SKEDSOFT

Data Mining & Data Warehousing

Introduction: Authoritative Web pages are to search for those Web pages related to a given topic, such as financial investing. In addition to retrieving pages that are relevant, you also hope that the pages retrieved will be of high quality, or authoritative on the topic.

“But how can a search engine automatically identify authoritative Web pages for my topic?” Interestingly, the secrecy of authority is hiding in Web page linkages. The Web consists not only of pages, but also of hyperlinks pointing from one page to another. These hyperlinks contain an enormous amount of latent human annotation that can help automatically infer the notion of authority. When an author of a Web page creates a hyperlink pointing to another Web page, this can be considered as the author’s endorsement of the other page. The collective endorsement of a given page by different authors on the Web may indicate the importance of the page and may naturally lead to the discovery of authoritative Web pages. Therefore, the tremendous amount of Web linkage information provides rich information about the relevance, the quality, and the structure of the Web’s contents, and thus is a rich source for Web mining.

This idea has motivated some interesting studies on mining authoritative pages on the Web. In the 1970s, researchers in information retrieval proposed methods of using citations among journal articles to evaluate the quality of research papers. However, unlike journal citations, the Web linkage structure has some unique features. First, not every hyperlink represents the endorsement we seek. Some links are created for other purposes, such as for navigation or for paid advertisements. Yet overall, if the majority of hyperlinks are for endorsement, then the collective opinion will still dominate. Second, for commercial or competitive interests, one authority will seldom have its Web page point to its rival authorities in the same field. For example, Coca-Cola may prefer not to endorse its competitor Pepsi by not linking to Pepsi’s Web pages. Third, authoritative pages are seldom particularly descriptive. For example, the main Web page of Yahoo! may not contain the explicit self-description “Web search engine.”

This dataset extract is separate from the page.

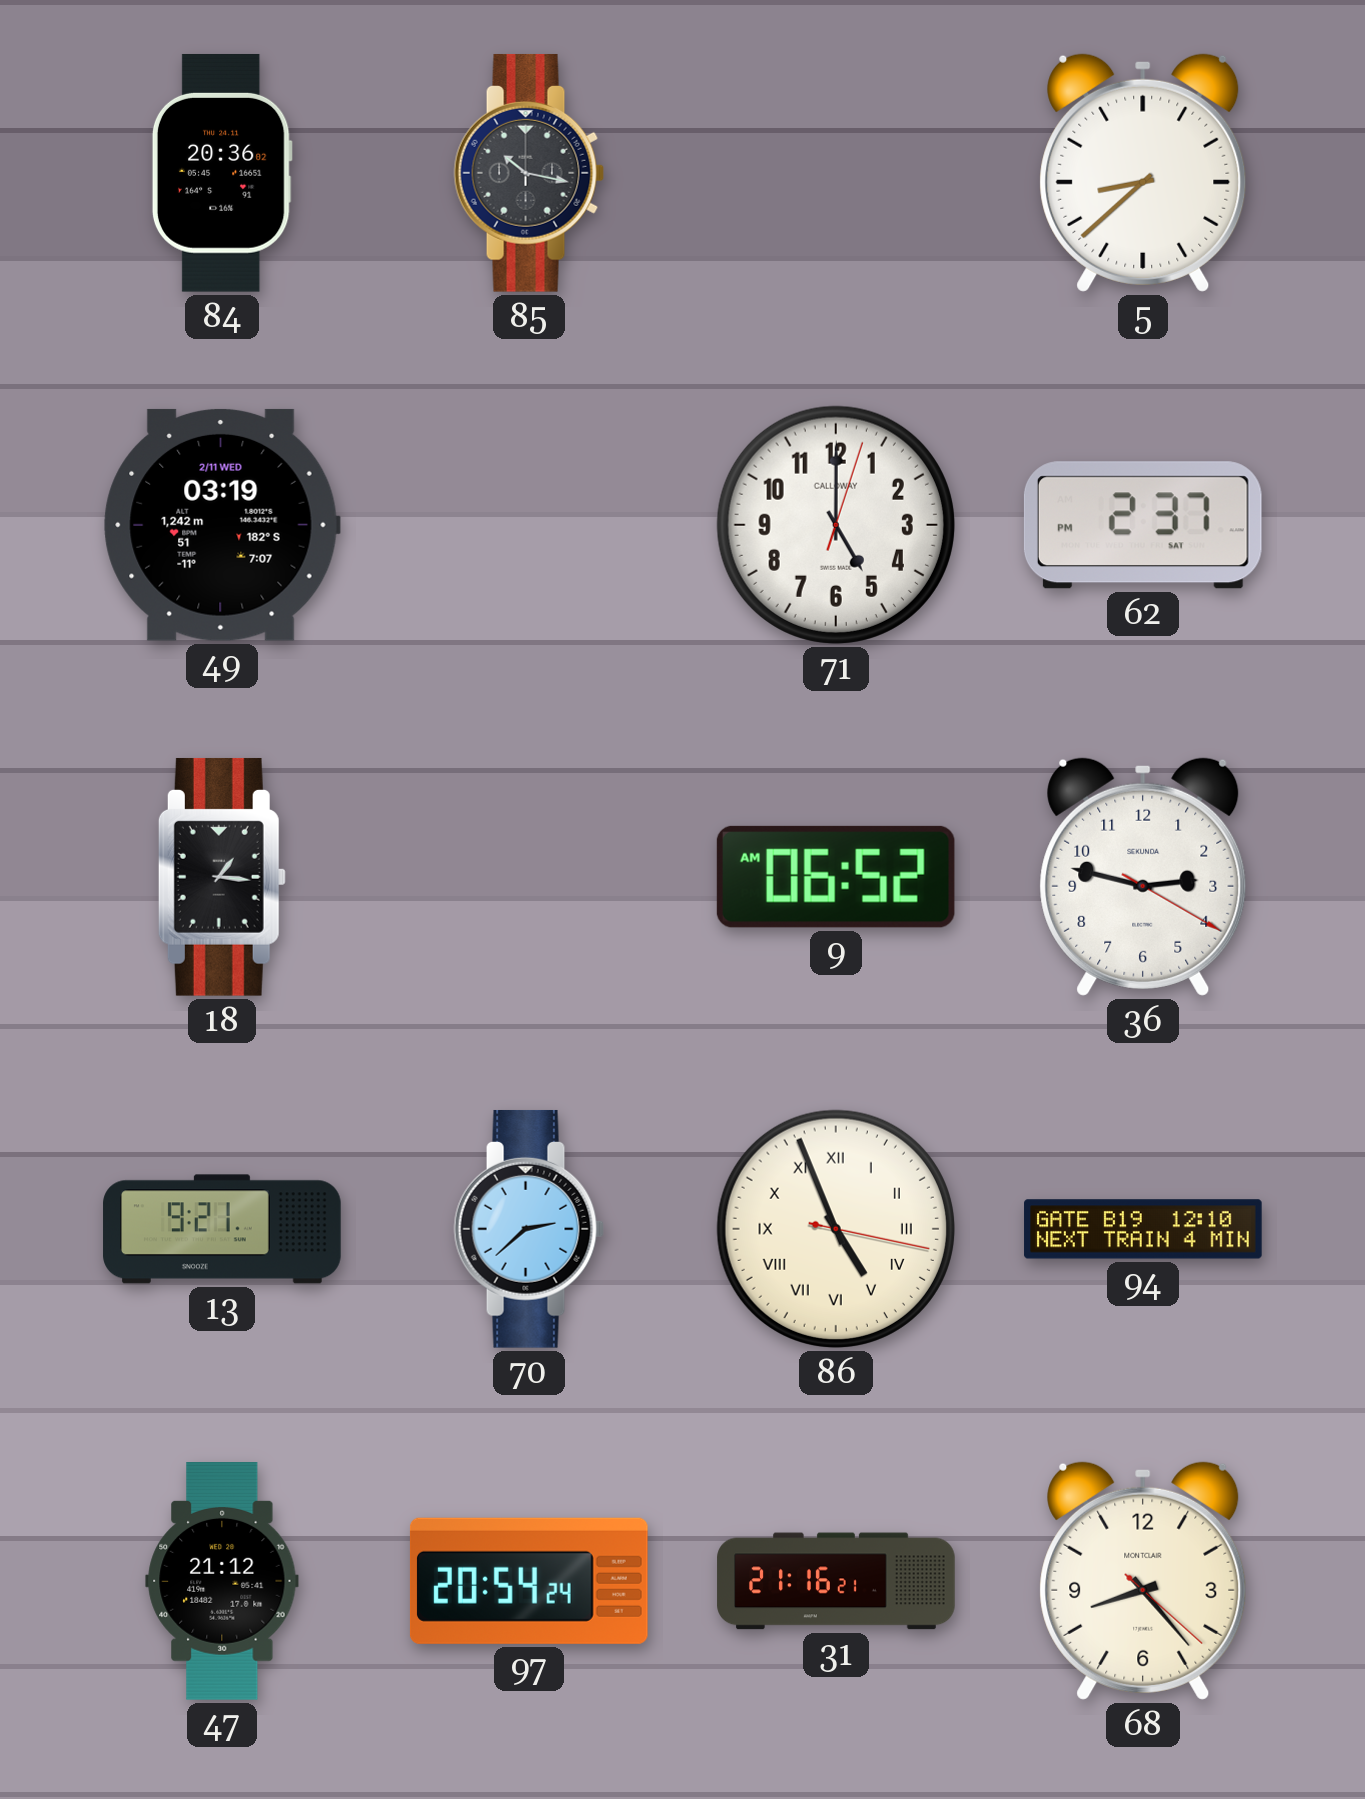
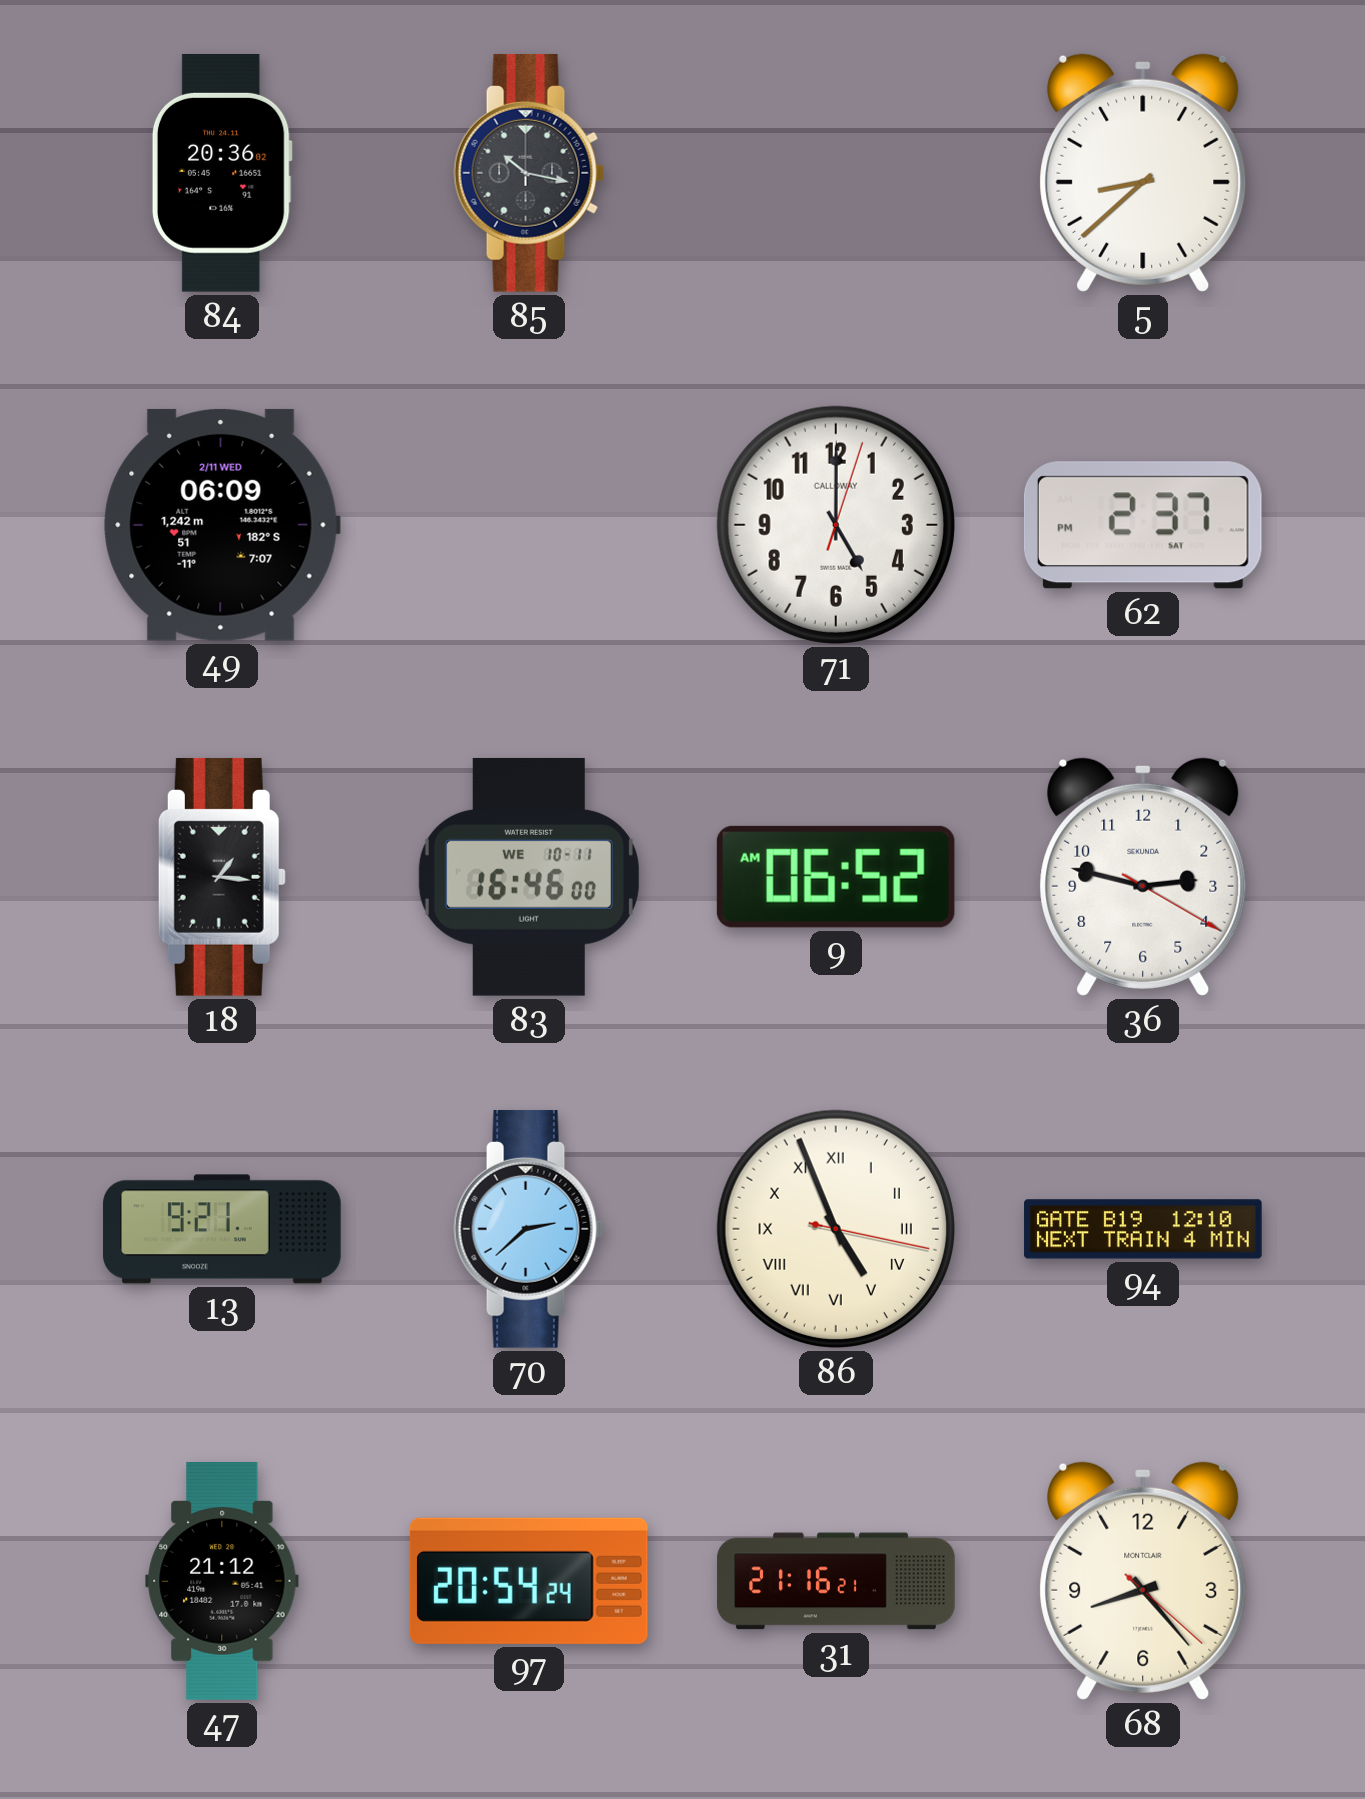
49: 03:19 -> 06:09
83: none -> 16:46
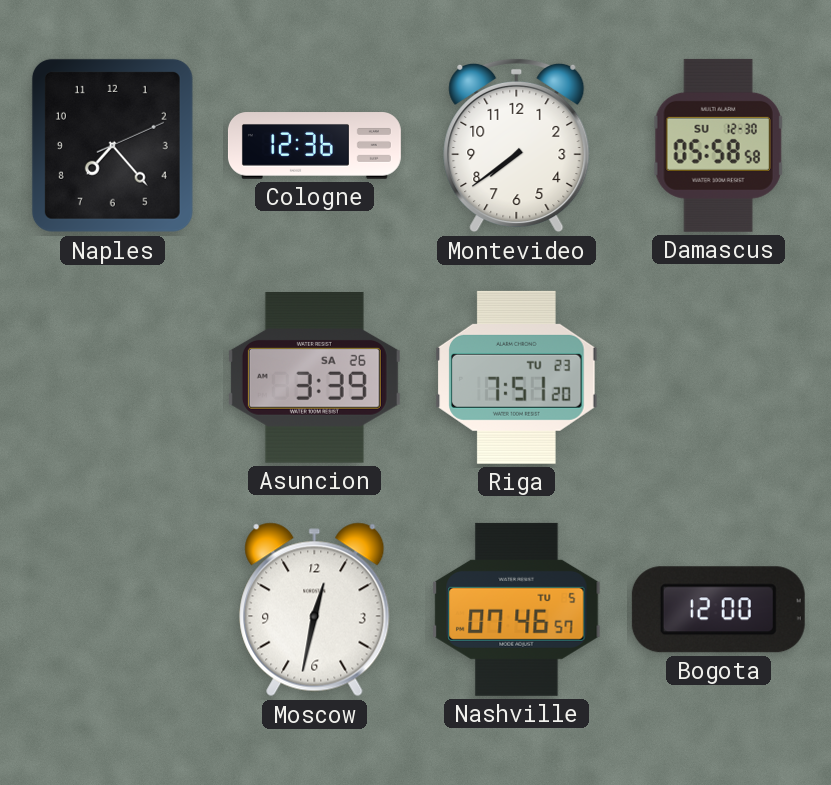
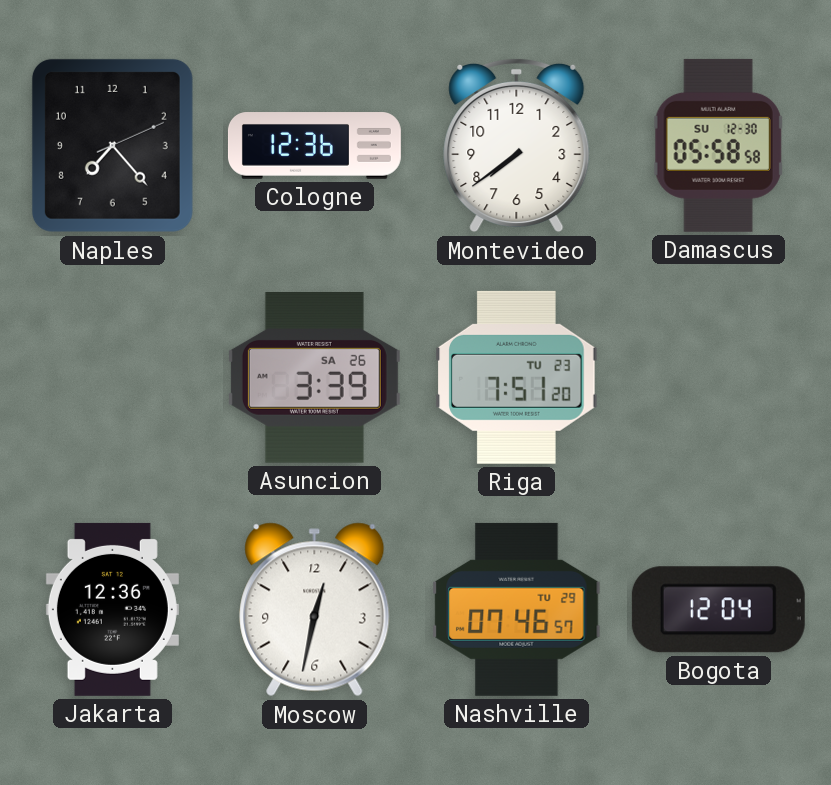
Jakarta: none -> 12:36
Nashville date: TU 5 -> TU 29
Bogota: 12:00 -> 12:04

These properties of Web link structures have led researchers to consider another important category of Web pages called a hub. A hub is one or a set of Web pages that provides collections of links to authorities. Hub pages may not be prominent, or there may exist few links pointing to them; however, they provide links to a collection of prominent sites on a common topic. Such pages could be lists of recommended links on individual home pages, such as recommended reference sites from a course home page, or professionally assembled resource lists on commercial sites. Hub pages play the role of implicitly conferring authorities on a focused topic. In general, a good hub is a page that points to many good authorities; a good authority is a page pointed to by many good hubs. Such a mutual reinforcement relationship between hubs and authorities helps the mining of authoritative Web pages and automated discovery of high-quality Web structures and resources.

“So, how can we use hub pages to find authoritative pages?” An algorithm using hubs, called HITS (Hyperlink-Induced Topic Search), was developed as follows. First, HITS uses the query terms to collect a starting set of, say, 200 pages from an index-based search engine. These pages form the root set. Since many of these pages are presumably relevant to the search topic, some of them should contain links to most of the prominent authorities. Therefore, the root set can be expanded into a base set by including all of the pages that the root-set pages link to and all of the pages that link to a page in the root set, up to a designated size cutoff such as 1,000 to 5,000 pages (to be included in the base set).

Second, a weight-propagation phase is initiated. This iterative process determines numerical estimates of hub and authority weights. Notice that links between two pages with the same Web domain (i.e., sharing the same first level in their URLs) often serve as a navigation function and thus do not confer authority. Such links are excluded from the weight-propagation analysis.